Israeli settler attacks on Palestinians have surged in the West Bank, but a riot Thursday in the village of Jit stood out for drawing rapid and unusual rebukes from Israeli officials, including Prime Minister Benjamin Netanyahu, whose coalition government includes West Bank settlers in top positions.

The Israeli military condemned the attack and said that dozens of Israeli civilians, including some wearing masks, had set fire to vehicles and hurled rocks and firebombs. It said that its forces, along with Israel border police, were dispatched to the scene and dispersed the rioters by firing shots into the air and “removing the Israeli civilians from the town.”

The Palestinian Authority said that one Palestinian had been shot dead during the attack and that another was critically injured. The Israeli military said it was looking into reports of a fatality and that it had opened an investigation with other security agencies. One rioter was arrested and transferred to police for questioning.

The prime minister’s office said in a statement that Netanyahu took the riots seriously and pledged to find and prosecute those responsible for “any criminal act.”

The attack also drew condemnation from the United States and the European Union on Friday. Jack Lew, the U.S. ambassador to Israel, said he was “appalled” by the violence. “These attacks must stop and the criminals be held to account,” he said in a post on social media.

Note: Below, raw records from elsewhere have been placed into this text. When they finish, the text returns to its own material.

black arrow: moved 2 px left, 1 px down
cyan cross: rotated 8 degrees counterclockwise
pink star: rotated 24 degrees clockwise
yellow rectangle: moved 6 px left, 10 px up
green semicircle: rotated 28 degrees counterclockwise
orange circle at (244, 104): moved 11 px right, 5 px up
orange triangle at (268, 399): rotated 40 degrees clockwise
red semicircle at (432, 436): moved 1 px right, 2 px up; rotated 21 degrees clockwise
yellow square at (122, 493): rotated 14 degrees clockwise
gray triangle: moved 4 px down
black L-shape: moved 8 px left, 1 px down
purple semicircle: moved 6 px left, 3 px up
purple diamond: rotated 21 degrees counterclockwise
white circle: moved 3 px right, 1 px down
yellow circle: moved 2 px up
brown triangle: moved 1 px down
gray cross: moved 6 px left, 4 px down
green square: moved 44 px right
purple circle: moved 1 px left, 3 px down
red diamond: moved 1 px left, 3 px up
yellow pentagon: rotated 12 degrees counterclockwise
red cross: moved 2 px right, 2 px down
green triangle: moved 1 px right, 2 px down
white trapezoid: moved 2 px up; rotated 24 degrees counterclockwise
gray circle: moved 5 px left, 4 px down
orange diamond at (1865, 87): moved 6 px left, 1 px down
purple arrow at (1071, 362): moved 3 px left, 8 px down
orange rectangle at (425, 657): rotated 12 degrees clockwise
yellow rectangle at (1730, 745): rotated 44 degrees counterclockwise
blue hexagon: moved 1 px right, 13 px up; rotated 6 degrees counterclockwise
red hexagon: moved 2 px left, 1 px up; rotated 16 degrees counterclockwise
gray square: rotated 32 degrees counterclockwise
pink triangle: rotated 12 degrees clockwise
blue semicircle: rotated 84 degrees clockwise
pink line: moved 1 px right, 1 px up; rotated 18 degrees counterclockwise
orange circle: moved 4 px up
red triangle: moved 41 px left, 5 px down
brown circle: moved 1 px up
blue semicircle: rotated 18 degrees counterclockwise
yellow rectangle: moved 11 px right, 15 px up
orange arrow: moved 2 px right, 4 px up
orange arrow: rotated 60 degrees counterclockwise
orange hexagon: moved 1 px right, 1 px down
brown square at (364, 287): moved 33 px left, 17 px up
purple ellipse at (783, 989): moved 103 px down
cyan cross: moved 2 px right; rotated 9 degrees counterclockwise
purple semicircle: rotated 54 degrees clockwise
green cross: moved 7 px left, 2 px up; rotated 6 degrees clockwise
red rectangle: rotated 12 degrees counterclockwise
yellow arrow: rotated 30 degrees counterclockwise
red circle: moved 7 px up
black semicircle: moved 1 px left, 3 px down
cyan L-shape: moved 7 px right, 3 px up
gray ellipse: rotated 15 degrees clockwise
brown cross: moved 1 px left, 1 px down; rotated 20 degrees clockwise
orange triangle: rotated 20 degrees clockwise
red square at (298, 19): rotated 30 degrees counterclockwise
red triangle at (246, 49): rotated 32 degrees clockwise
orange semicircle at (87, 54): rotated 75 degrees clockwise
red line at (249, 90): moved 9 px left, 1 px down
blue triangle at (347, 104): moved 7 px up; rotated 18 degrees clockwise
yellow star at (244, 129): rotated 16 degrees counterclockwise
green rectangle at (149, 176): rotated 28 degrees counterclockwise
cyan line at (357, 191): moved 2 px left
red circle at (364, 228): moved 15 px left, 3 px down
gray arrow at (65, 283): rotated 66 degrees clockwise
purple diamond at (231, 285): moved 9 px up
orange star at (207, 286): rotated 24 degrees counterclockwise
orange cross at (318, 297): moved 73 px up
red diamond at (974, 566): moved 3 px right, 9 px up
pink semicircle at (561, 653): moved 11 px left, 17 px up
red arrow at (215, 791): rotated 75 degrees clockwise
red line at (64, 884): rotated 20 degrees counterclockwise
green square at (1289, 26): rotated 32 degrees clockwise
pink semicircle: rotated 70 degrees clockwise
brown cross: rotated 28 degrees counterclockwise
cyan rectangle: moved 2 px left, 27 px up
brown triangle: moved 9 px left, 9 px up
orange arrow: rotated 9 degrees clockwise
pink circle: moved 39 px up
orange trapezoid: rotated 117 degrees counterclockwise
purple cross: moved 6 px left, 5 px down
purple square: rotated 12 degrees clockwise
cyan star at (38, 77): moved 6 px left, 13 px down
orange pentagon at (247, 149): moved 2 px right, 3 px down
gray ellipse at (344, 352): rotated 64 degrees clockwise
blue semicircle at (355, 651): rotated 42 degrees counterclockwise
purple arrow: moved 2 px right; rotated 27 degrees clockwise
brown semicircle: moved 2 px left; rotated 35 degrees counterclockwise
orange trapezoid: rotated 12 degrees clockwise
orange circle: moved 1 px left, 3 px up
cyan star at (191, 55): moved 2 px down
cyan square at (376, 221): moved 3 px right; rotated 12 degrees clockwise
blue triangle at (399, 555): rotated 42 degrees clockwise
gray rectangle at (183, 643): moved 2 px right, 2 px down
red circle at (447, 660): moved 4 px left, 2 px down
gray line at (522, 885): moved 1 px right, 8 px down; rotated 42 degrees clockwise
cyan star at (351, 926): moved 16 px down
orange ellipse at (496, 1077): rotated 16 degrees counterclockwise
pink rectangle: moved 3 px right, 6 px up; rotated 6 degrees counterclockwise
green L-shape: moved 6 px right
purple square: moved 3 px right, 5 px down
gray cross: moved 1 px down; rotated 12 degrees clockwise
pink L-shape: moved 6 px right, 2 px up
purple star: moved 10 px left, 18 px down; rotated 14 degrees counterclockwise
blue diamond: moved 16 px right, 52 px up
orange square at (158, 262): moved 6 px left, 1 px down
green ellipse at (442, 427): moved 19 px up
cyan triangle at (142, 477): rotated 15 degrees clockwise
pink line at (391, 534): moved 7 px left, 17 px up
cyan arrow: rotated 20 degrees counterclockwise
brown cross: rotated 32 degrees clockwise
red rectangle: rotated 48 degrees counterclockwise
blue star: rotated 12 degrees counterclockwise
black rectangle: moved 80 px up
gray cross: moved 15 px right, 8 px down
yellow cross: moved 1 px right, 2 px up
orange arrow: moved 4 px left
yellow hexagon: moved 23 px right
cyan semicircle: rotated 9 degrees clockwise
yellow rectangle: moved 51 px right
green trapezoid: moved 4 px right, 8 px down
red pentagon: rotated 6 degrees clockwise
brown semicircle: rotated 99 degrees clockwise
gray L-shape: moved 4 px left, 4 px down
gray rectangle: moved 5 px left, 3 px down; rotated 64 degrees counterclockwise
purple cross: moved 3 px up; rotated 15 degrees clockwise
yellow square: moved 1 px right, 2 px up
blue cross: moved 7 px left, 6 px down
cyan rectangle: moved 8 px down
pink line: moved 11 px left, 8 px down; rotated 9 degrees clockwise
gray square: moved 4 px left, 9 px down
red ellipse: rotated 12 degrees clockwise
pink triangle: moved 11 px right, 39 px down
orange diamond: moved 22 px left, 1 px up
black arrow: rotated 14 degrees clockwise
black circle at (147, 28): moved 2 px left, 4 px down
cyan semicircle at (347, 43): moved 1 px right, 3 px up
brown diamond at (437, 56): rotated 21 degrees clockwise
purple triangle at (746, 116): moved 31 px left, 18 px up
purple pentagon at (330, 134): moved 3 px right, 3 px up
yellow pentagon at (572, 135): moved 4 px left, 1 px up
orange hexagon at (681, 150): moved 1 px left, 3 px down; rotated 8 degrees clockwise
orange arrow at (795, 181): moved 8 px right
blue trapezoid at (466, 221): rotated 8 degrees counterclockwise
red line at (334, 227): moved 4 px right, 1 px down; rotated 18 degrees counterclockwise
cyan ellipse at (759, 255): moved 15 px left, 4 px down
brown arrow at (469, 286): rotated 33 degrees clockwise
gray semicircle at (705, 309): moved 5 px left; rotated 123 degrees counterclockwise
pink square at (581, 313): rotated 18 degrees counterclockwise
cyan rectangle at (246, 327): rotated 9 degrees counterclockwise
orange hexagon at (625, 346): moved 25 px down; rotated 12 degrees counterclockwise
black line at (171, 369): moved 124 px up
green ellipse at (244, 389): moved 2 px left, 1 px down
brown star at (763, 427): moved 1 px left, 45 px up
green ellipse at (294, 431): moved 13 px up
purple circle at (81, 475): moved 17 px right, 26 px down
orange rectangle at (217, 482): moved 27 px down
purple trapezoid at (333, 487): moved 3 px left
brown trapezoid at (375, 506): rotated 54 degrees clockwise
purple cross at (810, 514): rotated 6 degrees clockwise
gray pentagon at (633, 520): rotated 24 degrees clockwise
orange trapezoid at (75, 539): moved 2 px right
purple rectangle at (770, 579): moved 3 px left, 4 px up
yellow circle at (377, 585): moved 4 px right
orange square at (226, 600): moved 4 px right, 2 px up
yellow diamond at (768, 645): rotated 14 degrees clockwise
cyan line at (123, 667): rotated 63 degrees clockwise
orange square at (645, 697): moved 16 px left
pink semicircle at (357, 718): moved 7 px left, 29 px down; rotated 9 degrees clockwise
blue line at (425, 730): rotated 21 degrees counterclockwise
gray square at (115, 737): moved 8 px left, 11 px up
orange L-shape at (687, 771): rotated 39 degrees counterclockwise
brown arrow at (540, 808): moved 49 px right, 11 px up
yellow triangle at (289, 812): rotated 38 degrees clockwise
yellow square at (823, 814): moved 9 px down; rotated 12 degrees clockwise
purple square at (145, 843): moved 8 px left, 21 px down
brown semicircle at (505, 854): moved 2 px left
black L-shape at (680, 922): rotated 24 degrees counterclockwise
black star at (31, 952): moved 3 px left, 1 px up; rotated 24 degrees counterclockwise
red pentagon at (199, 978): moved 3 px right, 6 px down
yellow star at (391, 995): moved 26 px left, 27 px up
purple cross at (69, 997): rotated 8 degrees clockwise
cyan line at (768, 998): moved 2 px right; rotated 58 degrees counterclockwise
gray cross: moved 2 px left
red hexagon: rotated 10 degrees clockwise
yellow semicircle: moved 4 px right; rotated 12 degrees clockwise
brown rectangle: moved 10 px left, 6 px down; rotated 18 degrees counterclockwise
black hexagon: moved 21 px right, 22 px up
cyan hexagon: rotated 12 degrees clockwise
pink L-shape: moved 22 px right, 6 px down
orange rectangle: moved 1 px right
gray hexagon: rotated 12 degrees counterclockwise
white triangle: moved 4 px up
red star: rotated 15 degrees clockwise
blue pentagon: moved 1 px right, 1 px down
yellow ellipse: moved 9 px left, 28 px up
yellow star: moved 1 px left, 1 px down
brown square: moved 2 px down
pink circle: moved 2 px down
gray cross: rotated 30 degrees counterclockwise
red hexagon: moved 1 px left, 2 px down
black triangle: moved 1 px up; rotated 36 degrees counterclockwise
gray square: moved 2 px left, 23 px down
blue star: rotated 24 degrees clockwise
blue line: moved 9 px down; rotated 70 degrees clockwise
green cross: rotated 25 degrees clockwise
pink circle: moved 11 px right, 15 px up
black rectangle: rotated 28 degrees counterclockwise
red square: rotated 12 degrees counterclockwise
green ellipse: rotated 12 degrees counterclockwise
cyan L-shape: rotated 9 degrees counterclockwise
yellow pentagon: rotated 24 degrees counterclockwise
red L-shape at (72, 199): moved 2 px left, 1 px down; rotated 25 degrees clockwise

As the war in the Gaza Strip between Israel and Hamas has stretched into its 11th month, Israel has increased its military activity against what it terms suspected terrorism in the occupied West Bank, and violent settler attacks have surged at the same time.

Far-right ministers in Netanyahu’s government — particularly Bezalel Smotrich, the finance minister, and Itamar Ben-Gvir, the minister of national security, who are both West Bank settlers — have espoused divisive rhetoric and advanced policies to expand Israel’s hold on the territory.

The West Bank is home to about 2.7 million Palestinians and more than 500,000 settlers. Israel seized control of the territory from Jordan in 1967 during a war with three Arab states, and Israelis have since settled there with both tacit and explicit government approval. The international community largely considers settlements illegal, and many outposts also violate Israeli laws.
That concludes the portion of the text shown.